Provocation from DPRK will deepen isolation: Obama
Updated: 2012-05-01 08:57
WASHINGTON - US President Barack Obama said on Monday, amid speculation that Pyongyang may soon conduct another nuclear test, that further provocation from the Democratic People's Republic of Korea (DPRK) will deepen its isolation from the international community.
US President Barack Obama smiles during a news conference with Japanese Prime Minister Yoshihiko Noda (not in photo) in the East Room of the White House in Washington April 30, 2012. [Photo/Agencies]
"The more you engage in provocative acts, the more isolated you will become, the stronger sanctions will be in place, the more isolated you will be diplomatically, politically and commercially," Obama said at a joint press conference with visiting Japanese Prime Minister Yoshihiko Noda, commenting on the DPRK issue.
"What I've tried to do since I came into office is to make sure that North Koreans understand that the old pattern of provocation that then gets attention and somehow insists on the world purchasing good behavior from them -- that that pattern is over," he noted.
While refusing to make any prediction regarding the nuclear test, Obama urged Pyongyang to abide by its international responsibilities and international norms.

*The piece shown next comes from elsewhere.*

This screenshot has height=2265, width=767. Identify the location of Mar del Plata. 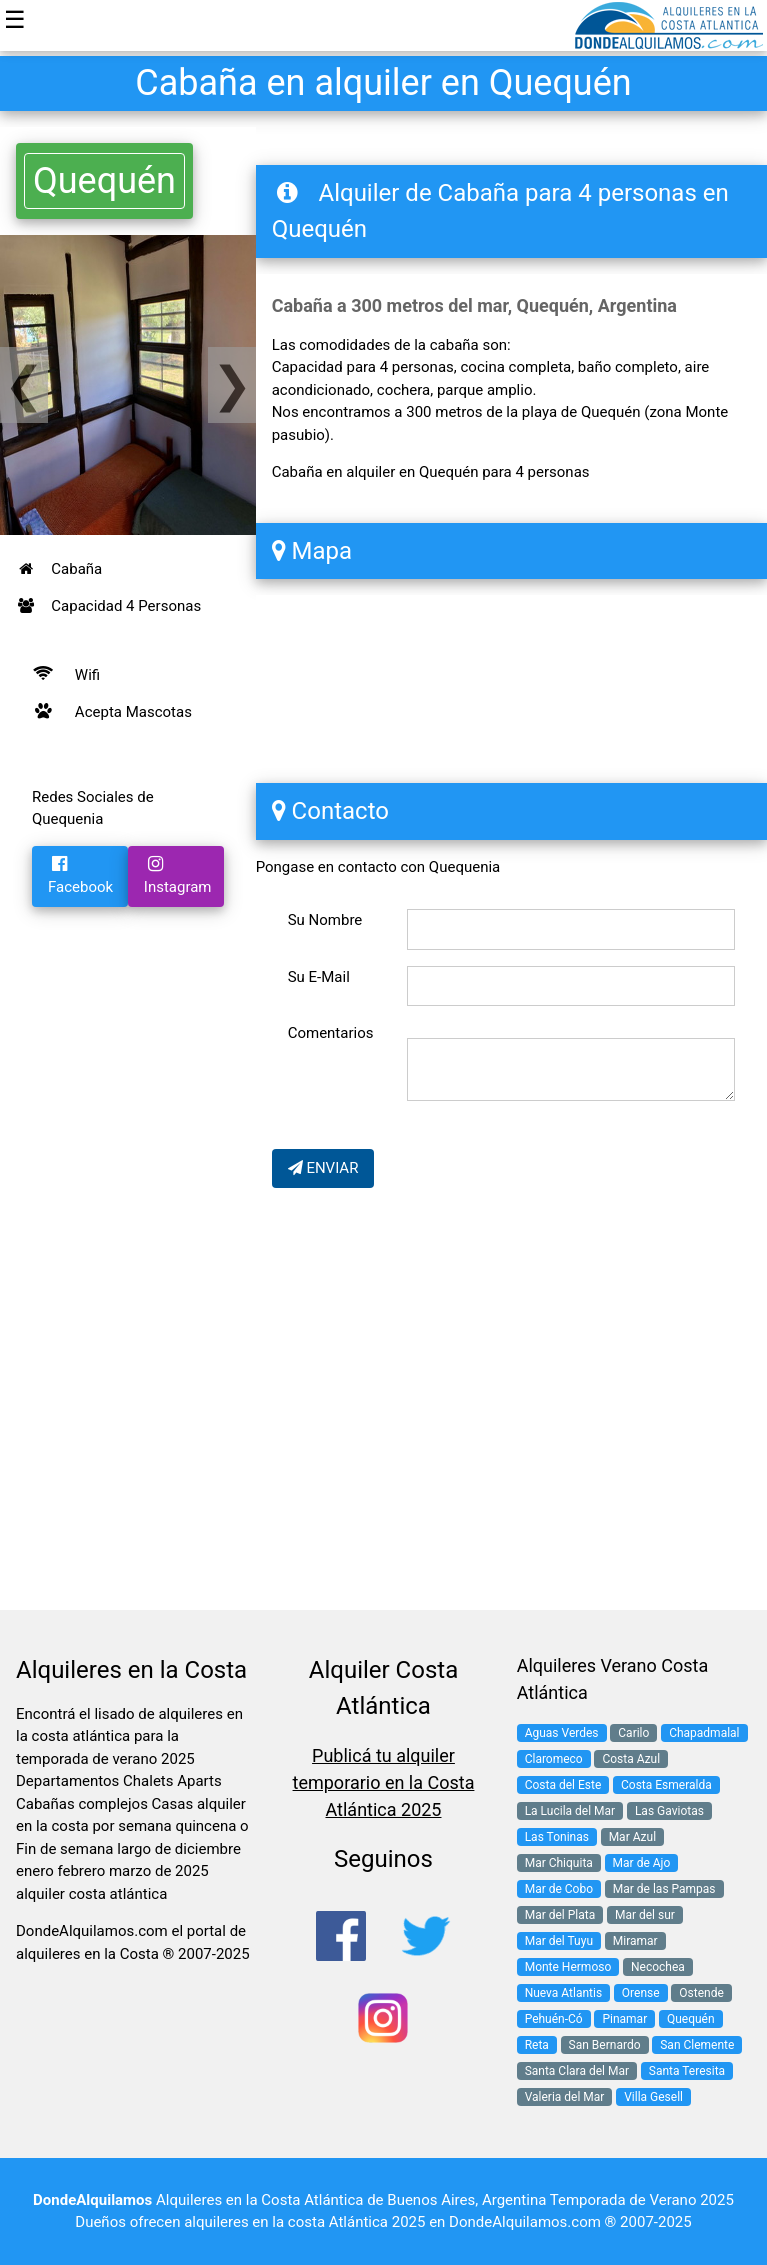
(560, 1915).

Noda, for his part, said that given its record in the past, there is a "great possibility" that the DPRK will conduct another nuclear test.
"I believe the international community all together will need to call for restraint on the part of DPRK," he said.
Last month, the DPRK announced its plan to launch in April an "earth observation" satellite, or the Kwangmyongsong-3, using a long-range rocket to mark the 100th birthday of its late leader Kim Il-Sung.
On April 13, the DPRK confirmed that the earth observation satellite launched earlier the day failed to enter orbit.